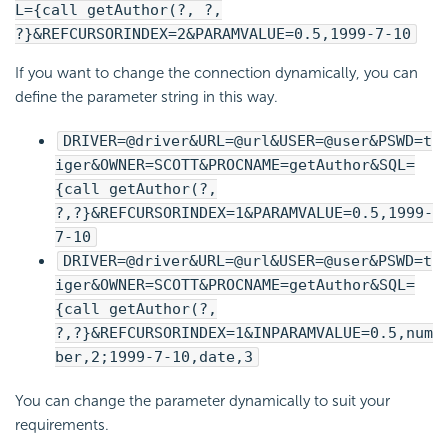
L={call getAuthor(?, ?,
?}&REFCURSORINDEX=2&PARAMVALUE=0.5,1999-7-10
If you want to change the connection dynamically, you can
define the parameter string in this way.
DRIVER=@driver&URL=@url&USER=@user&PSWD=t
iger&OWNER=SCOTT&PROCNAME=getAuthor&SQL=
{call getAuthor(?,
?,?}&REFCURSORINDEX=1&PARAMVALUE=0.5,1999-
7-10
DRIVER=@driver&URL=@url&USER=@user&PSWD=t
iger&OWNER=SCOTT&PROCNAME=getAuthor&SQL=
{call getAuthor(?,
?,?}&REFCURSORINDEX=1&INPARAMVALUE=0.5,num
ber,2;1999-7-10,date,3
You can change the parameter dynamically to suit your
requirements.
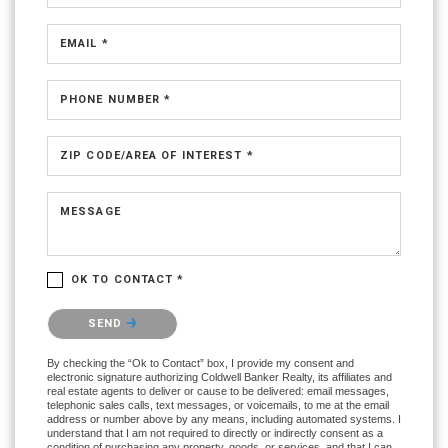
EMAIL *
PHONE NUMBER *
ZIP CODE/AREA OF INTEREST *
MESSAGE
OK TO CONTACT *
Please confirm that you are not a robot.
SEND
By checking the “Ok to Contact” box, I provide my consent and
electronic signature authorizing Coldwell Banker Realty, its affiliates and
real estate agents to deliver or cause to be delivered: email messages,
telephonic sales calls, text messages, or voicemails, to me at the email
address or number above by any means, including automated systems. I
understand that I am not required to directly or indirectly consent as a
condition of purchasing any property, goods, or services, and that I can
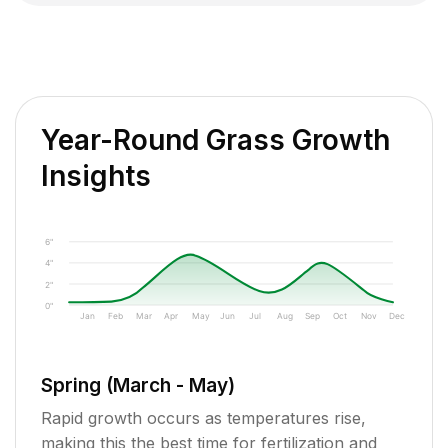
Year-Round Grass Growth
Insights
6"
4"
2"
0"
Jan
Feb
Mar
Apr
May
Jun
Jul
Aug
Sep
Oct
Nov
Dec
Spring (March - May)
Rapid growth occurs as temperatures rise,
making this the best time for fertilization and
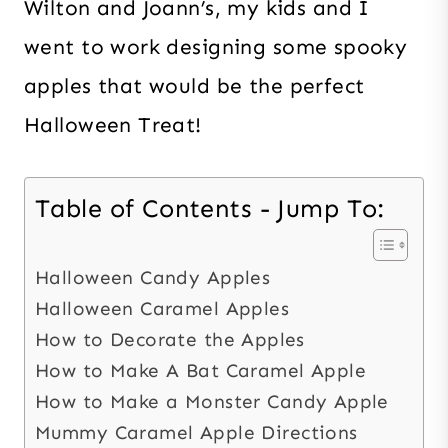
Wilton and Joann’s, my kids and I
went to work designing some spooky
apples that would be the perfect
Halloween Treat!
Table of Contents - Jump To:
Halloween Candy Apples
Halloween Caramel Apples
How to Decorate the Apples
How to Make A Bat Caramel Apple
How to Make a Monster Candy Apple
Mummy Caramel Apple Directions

[Task description]: All lines above from the one containing "If you want" to the one containing "You can change" must be repeated exactly, both lines included, and no others.

[Solution to the problem]:
If you want to change the connection dynamically, you can
define the parameter string in this way.
DRIVER=@driver&URL=@url&USER=@user&PSWD=t
iger&OWNER=SCOTT&PROCNAME=getAuthor&SQL=
{call getAuthor(?,
?,?}&REFCURSORINDEX=1&PARAMVALUE=0.5,1999-
7-10
DRIVER=@driver&URL=@url&USER=@user&PSWD=t
iger&OWNER=SCOTT&PROCNAME=getAuthor&SQL=
{call getAuthor(?,
?,?}&REFCURSORINDEX=1&INPARAMVALUE=0.5,num
ber,2;1999-7-10,date,3
You can change the parameter dynamically to suit your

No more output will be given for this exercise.